_Aim of the exercise_: Check each line of the material below, and copy it if it holds the string "hayatını".
----
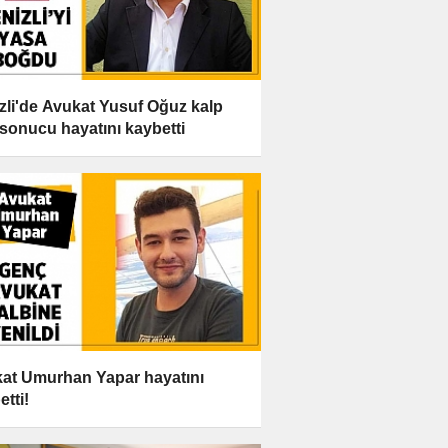
zli'de Avukat Yusuf Oğuz kalp
i sonucu hayatını kaybetti
at Umurhan Yapar hayatını
etti!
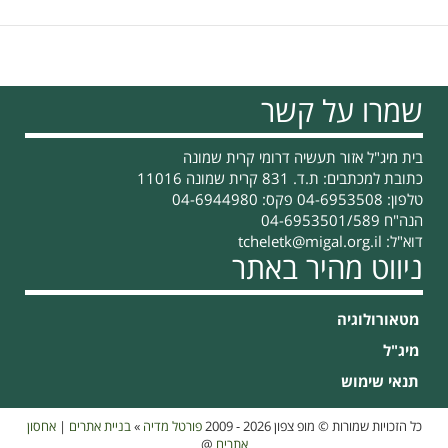
שמרו על קשר
בית מיג"ל אזור תעשיה דרומי קרית שמונה
כתובת למכתבים: ת.ד. 831 קרית שמונה 11016
טלפון: 04-6953508 פקס: 04-6944980
הנה"ח 04-6953501/589
דוא"ל:
tcheletk@migal.org.il
ניווט מהיר באתר
מטאורולוגיה
מיג"ל
תנאי שימוש
כל הזכויות שמורות © מופ צפון 2026 - 2009
פורטל מדיה
»
בניית אתרים
|
אחסון
אתרים
@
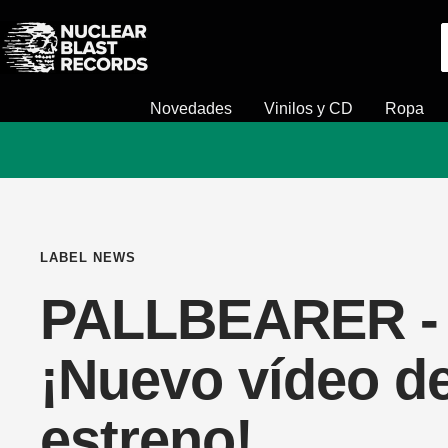
Saltar
Nuclear
al
Blast
contenido
Novedades
Vinilos y CD
Ropa
LABEL NEWS
PALLBEARER -
¡Nuevo vídeo d
estreno!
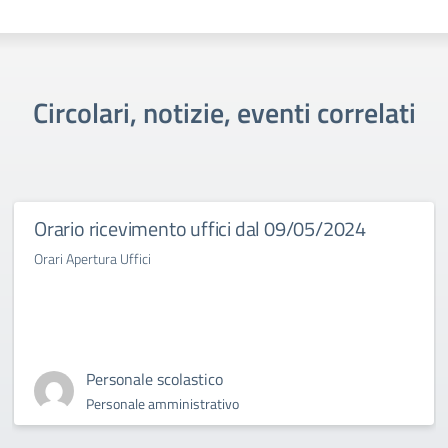
Circolari, notizie, eventi correlati
Orario ricevimento uffici dal 09/05/2024
Orari Apertura Uffici
Personale scolastico
Personale amministrativo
----
_Answer to the problem_:
i sonucu hayatını kaybetti
at Umurhan Yapar hayatını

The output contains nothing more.